La forza o la debolezza di un accordo dipendono da quanto tempo avrebbero gli Stati Uniti o Israele per reagire nel caso in cui l'Iran violasse l'intesa. Un accordo che potrebbe essere accettabile per Israele è quello in cui Gerusalemme avrebbe il tempo sufficiente per rispondere qualora Teheran violasse l'intesa.
Ma in base a ciò che sembra essere l'attuale proposta di accordo, la quantità di tempo necessario potrebbe non essere sufficiente – il che significa che Israele non si riterrebbe vincolato dall'entente.
Secondo quanto emerge dai negoziati, l'accordo proposto lascerà intatte in mano all'Iran una buona porzione di centrifughe per arricchire l'uranio.
Per Israele, questo sviluppo negativo ha tutte le potenzialità per trasformare una seria minaccia alla sicurezza strategica in una esistenziale. Tale accordo conferisce alle infrastrutture nucleari iraniane una licenza internazionale e un beneplacito, ma non offre alcuna garanzia che queste infrastrutture non saranno in seguito utilizzate dall'Iran per giungere rapidamente alla fase di produzione di armi nucleari.
A questo punto, sembra chiaro che Teheran e Washington vogliono un accordo; che l'Iran vuole abolire le sanzioni economiche che hanno contribuito a costringerlo a sedere al tavolo dei negoziati e che il presidente Barack Obama sembra desideroso di lasciare dietro di sé un retaggio di diplomazia internazionale ricordato come un meccanismo per risolvere i conflitti.
È irrealistico pensare che l'Iran sia in procinto di abbandonare l'obiettivo di avere armi nucleari o che consideri un accordo debole come qualcosa di diverso da una battuta di arresto temporanea della marcia verso la bomba nucleare.

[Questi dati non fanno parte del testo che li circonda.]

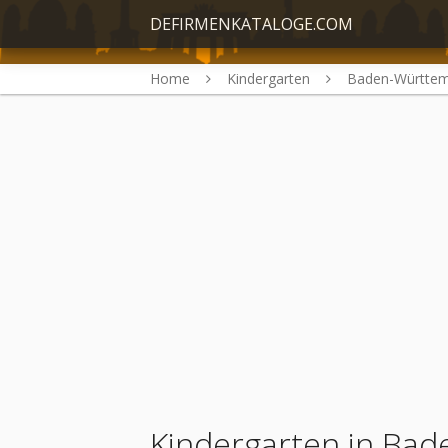
DEFIRMENKATALOGE.COM
Home
Kindergarten
Baden-Württe
Kindergarten in Ba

Il leader supremo dell'Iran, l'ayatollah Khamenei, continua a credere all'idea di un impero sciita iraniano che domini la regione. Teheran e la sua rete di agenti armati fino ai denti – attiva in Iraq, Yemen, Libano e in Siria, e impegnata nella sovversione attiva in molti altri paesi – hanno già dato un grosso contributo alla pericolosa instabilità del Medio Oriente e alimentato i conflitti crescenti. L'Iran sembra sperare che un giorno sarà in grado di utilizzare questi emissari per promuovere il suo programma regionale espansionista sotto l'ombrello nucleare.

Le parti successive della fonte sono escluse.